Monday, October 30, 2006

Without David Lewis (2001-2006)

Unfortunately, I never met David Lewis. In (Northern) summer 2001 I was lucky enough as to having been accepted as a visiting student for a little while at the RSSS Philosophy Program at ANU. When making the arrangements, I learned that David Lewis would give the Jack Smart Lecture in June. This clashed with the First Latin Meeting in Analytic Philosophy I was participating in, so finally I decided to miss Lewis’ and arrived in Canberra in July 2001.

This turned out to be the time I was closest to meet him. Sadly and untimely, he died some months later, while I was in effect visiting there where he had so many friends and colleagues.

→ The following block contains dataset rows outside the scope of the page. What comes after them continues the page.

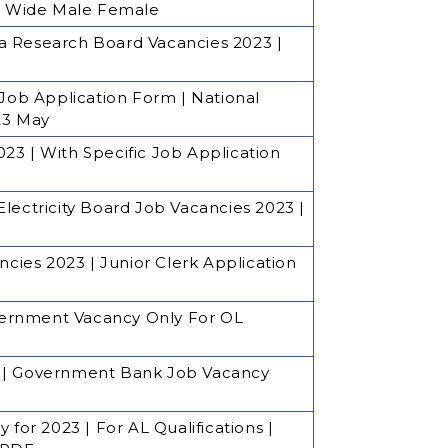
nd Wide Male Female
a Research Board Vacancies 2023 |
ob Application Form | National
23 May
23 | With Specific Job Application
lectricity Board Job Vacancies 2023 |
ies 2023 | Junior Clerk Application
Government Vacancy Only For OL
3 | Government Bank Job Vacancy
or 2023 | For AL Qualifications |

I was thinking about this during the opening of the Inaugural David Lewis Lecture, delivered by Frank Jackson at Princeton last Friday. A very appropriate way to honor one of the deepest and most influential philosophers of recent times.

Thursday, October 26, 2006

Disjunctions, Conjunctions, and their Truthmakers

(Cross-posted at The bLOGOS.)

A truthmaker for a given truth is something in virtue of which the truth is true. One plausible thesis about truthmaking is that it is closed under entailment, in the sense of obeying the so-called entailment principle:

If something makes a certain truth true, then it also makes true all of this truth’s consequences.

Though plausible, the principle seems to have some undesirable consequences: the explosion of truthmakers for necessities—every thing is a truthmaker for every necessary truth—, and indeed the truthmaker triviality—every thing is a truthmaker for every truth whatsoever—.

Gonzalo Rodriguez-Pereyra in his ‘Truthmaking, Entailment, and the Conjunction Thesis’ has recently argued against attempts to preserve (perhaps, a restriction of) the entailment principle while avoiding these results. In so doing, Gonzalo crucially both defends the disjunction thesis—if something makes true a disjunctive truth, then it makes true one of its disjuncts—, and rejects the conjunction thesis—if something makes true a conjunctive truth, then it makes true each of its conjuncts—.

I have written a short reply to his paper. I first provide plausible counterexamples to the disjunction thesis, and contend that Gonzalo’s general defense of it fails. Then I defend the conjunction thesis from Gonzalo’s case against it. I finally conclude that the envisaged attempts have not been proved, by Gonzalo’s considerations, to be at fault.

(My note originated from the discussion I had with Gonzalo here.)

All comments welcome!!

Wednesday, October 25, 2006


Every now and then—and more often than not, depending on who your friends are ;-)—people talk about feminist contributions to a philosophical debate, feminist analyses of a certain concept, feminist approaches to a certain topic…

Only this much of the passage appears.